In current society, a growing number of individuals is affected by mental disorders, thus representing a burden with significant health, social and economic consequences. Notwithstanding, the ethiology of mental disorders is still not fully understood, there is a growing evidence that current trend to delay first childbirth above age of 35 is a factor of risk for the onset of mental disorders (i.e. autism, schizophrenia) in resulting offspring. This “new” reproductive trend, caused by social and economic factors, has already allowed the birth of millions of babies worldwide. In the last decade, epidemiological studies have suggested that children conceived at advanced maternal age are at higher risk of autism spectrum disorders as well as psychotic and/or bipolar disorder and those conceived at advanced paternal age at higher risk of autism and schizophrenia. However, data from population-based investigation are often controversial, due to several confounding factors (i.e. health, socio-economic status, lifestyle), and information from animal studies are still limited. In this context, the assessment of neurological and/or psychiatric health of offspring conceived at advanced parental age (APA) is urgently needed. Moreover, understanding the mechanism(s) behind increased risk of mental affliction (i.e. autism and/or schizophrenia) will contribute to the identification of novel marker for neurologic/psychiatric disorders with a significant impact on basic science, society and health care services.“NeuroAPA” aims to identify structural and functional abnormalities in adult brain which may contribute to the increased risk of psychiatric disorders (i.e. autism, schizophrenia) in offspring conceived by parents at advanced parental age.

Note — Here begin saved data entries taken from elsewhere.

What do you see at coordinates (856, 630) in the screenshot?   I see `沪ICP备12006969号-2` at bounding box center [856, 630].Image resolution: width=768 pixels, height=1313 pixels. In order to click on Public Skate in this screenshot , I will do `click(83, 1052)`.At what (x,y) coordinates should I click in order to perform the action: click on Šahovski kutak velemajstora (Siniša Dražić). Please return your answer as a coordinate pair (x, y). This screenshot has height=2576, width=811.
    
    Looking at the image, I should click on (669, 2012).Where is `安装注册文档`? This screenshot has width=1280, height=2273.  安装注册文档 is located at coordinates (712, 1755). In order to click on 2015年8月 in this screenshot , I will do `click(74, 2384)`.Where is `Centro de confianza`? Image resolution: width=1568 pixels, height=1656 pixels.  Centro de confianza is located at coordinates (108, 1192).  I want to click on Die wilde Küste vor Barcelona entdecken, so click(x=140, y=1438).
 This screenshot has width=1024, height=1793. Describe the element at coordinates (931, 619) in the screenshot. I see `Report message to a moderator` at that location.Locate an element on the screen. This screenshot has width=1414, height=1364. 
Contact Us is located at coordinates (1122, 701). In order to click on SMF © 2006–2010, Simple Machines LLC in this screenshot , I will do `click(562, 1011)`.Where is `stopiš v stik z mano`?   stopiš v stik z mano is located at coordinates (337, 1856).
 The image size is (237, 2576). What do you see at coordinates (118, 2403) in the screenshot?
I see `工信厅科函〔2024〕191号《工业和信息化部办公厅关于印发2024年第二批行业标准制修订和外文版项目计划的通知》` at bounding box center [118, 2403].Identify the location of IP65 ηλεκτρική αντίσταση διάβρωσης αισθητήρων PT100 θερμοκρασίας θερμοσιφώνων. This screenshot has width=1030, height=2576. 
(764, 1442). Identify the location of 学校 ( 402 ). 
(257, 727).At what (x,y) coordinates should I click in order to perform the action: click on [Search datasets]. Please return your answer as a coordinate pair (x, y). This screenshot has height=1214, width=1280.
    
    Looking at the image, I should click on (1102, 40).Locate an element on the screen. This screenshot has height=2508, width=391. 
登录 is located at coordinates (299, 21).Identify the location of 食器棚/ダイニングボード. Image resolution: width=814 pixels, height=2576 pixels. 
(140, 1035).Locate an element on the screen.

“Gl.EXO” is about innovative tools to detect Glioblastoma (GBM) exosomes and to have a timely, accurate and non-invasive diagnosis of GBM. Several studies have underlined the role of exosome cell–cell communication in different tumour types, including GBM, suggesting their potential use as diagnostic/prognostic/predictive biomarkers and therapeutic agents. In fact, evidences have demonstrated that the release of GBM exosomes plays a key role in cancer growth and progression by modulating tumor microenviroment and affecting angiogenesis, tumour migration, immune escape and drug resistance. However, GBM exosomes-enriched proteins characterization started only since few years and studies still lack informations on GBM exosomes cargo and their impact on cancer progression. Moreover, the identification of specific biomarkers able to discriminate between cancer exosomes from normal exosomes and tools for their detection are necessary and still unknown. Therefore, by inhibiting GBM exosomes uptake, “Gl.EXO” will contribute to hamper GBM progression in many cancer aspects. To address this issue, “Gl.EXO” aims to use nucleic acid-based aptamers as innovative tools to detect specifically GBM exosomes.